Dinorah Cordero

El pasado viernes murió mi tía Dinorah. No fue inesperado, puesto que hace semanas arrastraba complicaciones de salud que a sus ochenta y siete años hacían previsible el desenlace.
De tal forma que no hubo espacio para la sorpresa, pero al mismo tiempo era inimaginable.
Porque Dinorah pertenece a esa estirpe que nos convence de que trasciende el límite de lo humano. Nadie concibió un día en el que no estuviera. Aún hoy resulta difícil.
Y es que Dinorah se creció en vida por una vocación de servicio inquebrantable. Siempre pensaba en los demás antes que en sí misma.
Donde quiera que estuviese fue un pilar. Los dominicanos en Nueva York pueden dar testimonio de sus décadas de servicio a la comunidad y de que se hizo sentir siempre por el tesón con el que se dedicó a que la vida de los demás fuera mejor. Un poco, o mucho, eso no importaba. El esfuerzo por lograrlo era su norte.
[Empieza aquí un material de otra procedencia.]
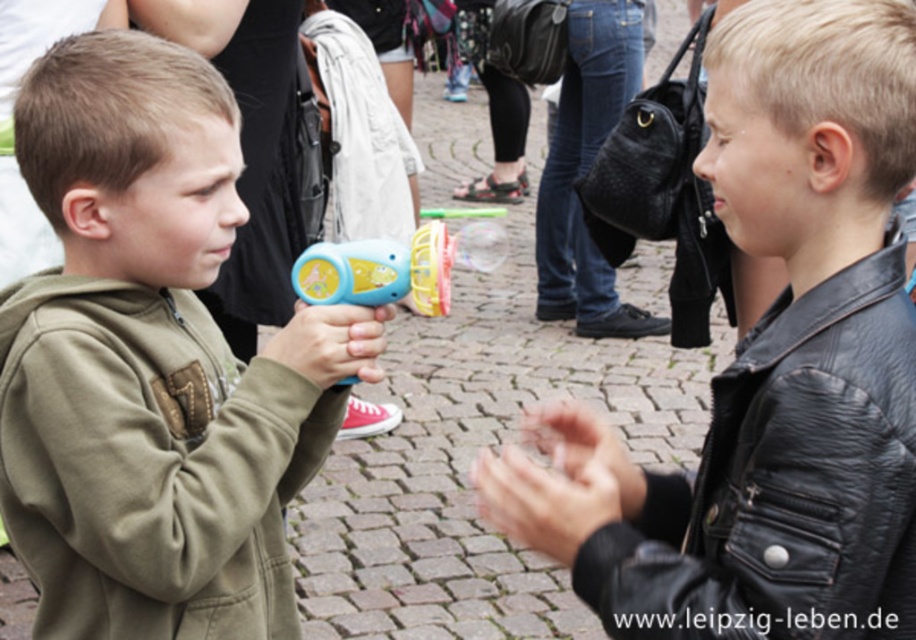 Is point (662, 584) positioned before point (290, 278)?

Yes, it is in front of point (290, 278).

Which of these two, black leather jacket at right or matte plastic bubble gun at left, stands taller?

Standing taller between the two is black leather jacket at right.

The width and height of the screenshot is (916, 640). Identify the location of black leather jacket at right. (784, 484).

Who is more forward, (325, 278) or (410, 253)?

Point (325, 278) is in front.

Does matte plastic bubble gun at left have a smaller size compared to translucent plastic bubble gun at center?

Actually, matte plastic bubble gun at left might be larger than translucent plastic bubble gun at center.

Does point (406, 294) come closer to viewer compared to point (440, 296)?

No, it is behind (440, 296).

Where is `matte plastic bubble gun at left`? matte plastic bubble gun at left is located at coordinates (352, 273).

Is matte blue toy gun at left to the right of translucent plastic bubble gun at center from the viewer's perspective?

No, matte blue toy gun at left is not to the right of translucent plastic bubble gun at center.

Is matte blue toy gun at left below translucent plastic bubble gun at center?

Correct, matte blue toy gun at left is located below translucent plastic bubble gun at center.

The image size is (916, 640). I want to click on matte blue toy gun at left, so click(x=151, y=362).

Locate an element on the screen. The width and height of the screenshot is (916, 640). matte blue toy gun at left is located at coordinates click(x=151, y=362). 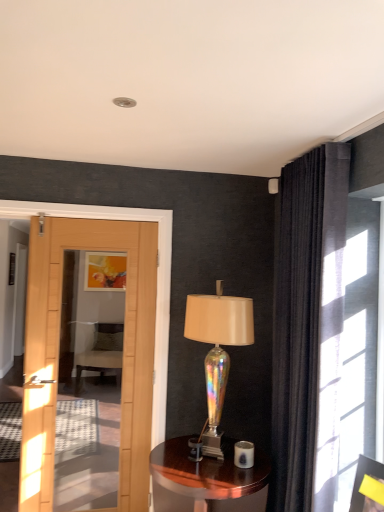 Question: Is the position of iridescent glass lamp at center less distant than that of shiny brown wood side table at center?

Choices:
 (A) yes
 (B) no

Answer: (B)

Question: Is iridescent glass lamp at center oriented towards shiny brown wood side table at center?

Choices:
 (A) no
 (B) yes

Answer: (A)

Question: Is iridescent glass lamp at center not inside shiny brown wood side table at center?

Choices:
 (A) no
 (B) yes

Answer: (B)

Question: From a real-world perspective, is iridescent glass lamp at center located higher than shiny brown wood side table at center?

Choices:
 (A) yes
 (B) no

Answer: (A)

Question: Considering the relative sizes of iridescent glass lamp at center and shiny brown wood side table at center in the image provided, is iridescent glass lamp at center smaller than shiny brown wood side table at center?

Choices:
 (A) yes
 (B) no

Answer: (A)

Question: Can you confirm if iridescent glass lamp at center is taller than shiny brown wood side table at center?

Choices:
 (A) no
 (B) yes

Answer: (B)

Question: Considering the relative sizes of shiny brown wood side table at center and dark velvet curtain at upper right in the image provided, is shiny brown wood side table at center wider than dark velvet curtain at upper right?

Choices:
 (A) yes
 (B) no

Answer: (A)

Question: From a real-world perspective, is shiny brown wood side table at center below dark velvet curtain at upper right?

Choices:
 (A) yes
 (B) no

Answer: (A)

Question: Does shiny brown wood side table at center have a lesser width compared to dark velvet curtain at upper right?

Choices:
 (A) no
 (B) yes

Answer: (A)

Question: Is shiny brown wood side table at center directly adjacent to dark velvet curtain at upper right?

Choices:
 (A) no
 (B) yes

Answer: (A)

Question: Is shiny brown wood side table at center positioned before dark velvet curtain at upper right?

Choices:
 (A) yes
 (B) no

Answer: (B)

Question: Is shiny brown wood side table at center to the left of dark velvet curtain at upper right from the viewer's perspective?

Choices:
 (A) yes
 (B) no

Answer: (A)

Question: Can you confirm if dark velvet curtain at upper right is taller than yellow paper at upper right, the second picture frame from the top?

Choices:
 (A) yes
 (B) no

Answer: (A) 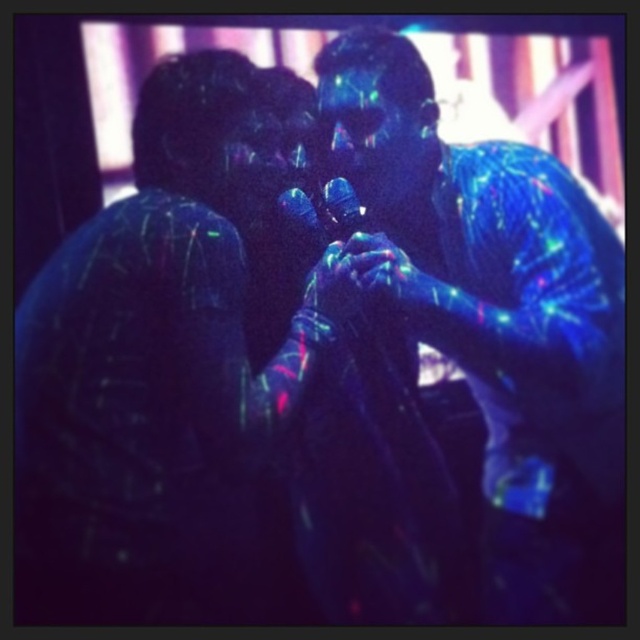 You are a photographer setting up for a neon art photoshoot. You have two neon blue elements in the frame, the neon blue skin at center and the neon blue fabric at center. To ensure both elements are in focus, what is the minimum distance your camera lens should be set to?

The minimum distance your camera lens should be set to is 11.63 inches, as this is the distance between the neon blue skin at center and the neon blue fabric at center to ensure both are in focus.

You are a sound technician at a neon lit event. You need to choose a microphone that can fit into a small handheld device holder. Which microphone, the translucent plastic microphone at center or the metallic blue microphone at center, is more suitable?

The translucent plastic microphone at center has a smaller size compared to the metallic blue microphone at center, making it more suitable for the small handheld device holder.

You are a photographer at a neon art exhibition. You need to take a photo of the neon blue skin at center and the metallic blue microphone at center. Which object should you focus on first if you want to capture both in the same frame without moving the camera?

The neon blue skin at center is below the metallic blue microphone at center, so you should focus on the metallic blue microphone at center first to ensure both objects are in the frame. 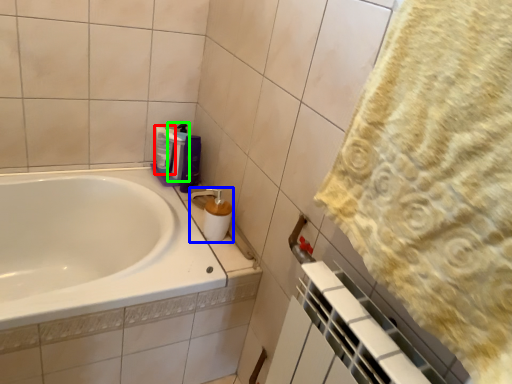 Question: Which is farther away from cleaning product (highlighted by a red box)? soap dispenser (highlighted by a blue box) or cleaning product (highlighted by a green box)?

Choices:
 (A) soap dispenser
 (B) cleaning product

Answer: (A) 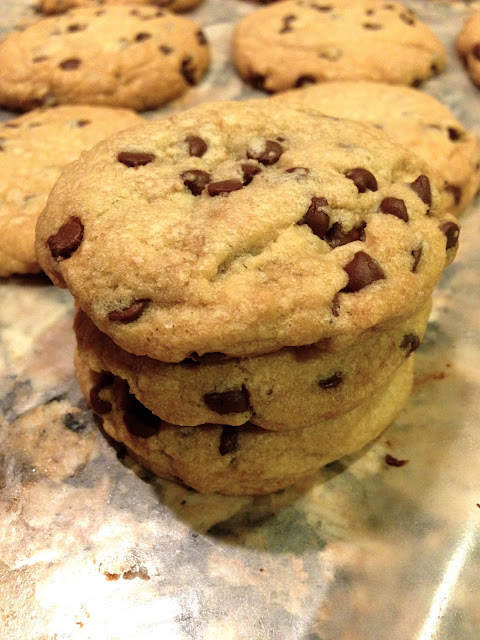 This screenshot has width=480, height=640. In order to click on white flowers on counter in this screenshot , I will do `click(326, 516)`, `click(357, 463)`, `click(290, 571)`, `click(110, 529)`, `click(42, 504)`, `click(49, 442)`, `click(66, 593)`.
Dinorah era de esas viajeras que cuando visitaba el país todavía traía dulces, ropa, afeitadoras, medias. Hace décadas que los dominicanos dejamos de esperar con ansias una visita del extranjero que nos trajera esas cosas.
Pero ella lo seguía haciendo, no porque fuera necesario, sino porque esos detalles pequeños siempre encuentran la forma de resolvernos problemas a los demás.
Y así fue en mi caso en muchas ocasiones. Por ejemplo, los mejores biberones con los que contó mi hija mayor se los regaló ella. Para padres primerizos, eso fue una gran cosa.
En la medida que fui creciendo, la distancia y mi interés por encontrar mi identidad más allá de mi familia crearon distancia entre ambos.
Pero tuve el privilegio de redescubrirla en una visita que me hizo junto a mi madre cuando estudiaba en Madrid. Un día mi madre tuvo un compromiso, y me tocó entretener a mi tía de temple enérgico. Terminamos en un modesto restaurante italiano de la Calle del Barco.
Esa noche quedé tan encandilado con ella que, a pesar de haber pasado más de veinte años, ocasionalmente todavía busco esa calle cuando veo un mapa madrileño.
Sus últimas horas las dedicó a despedirse repartiendo amor y, típico en ella, a tener detalles pequeños y grandes con aquellos a quienes dejaba. Esa era Dinorah, un ejemplo de vida hasta el momento mismo de su muerte. Nos dejó, pero se queda.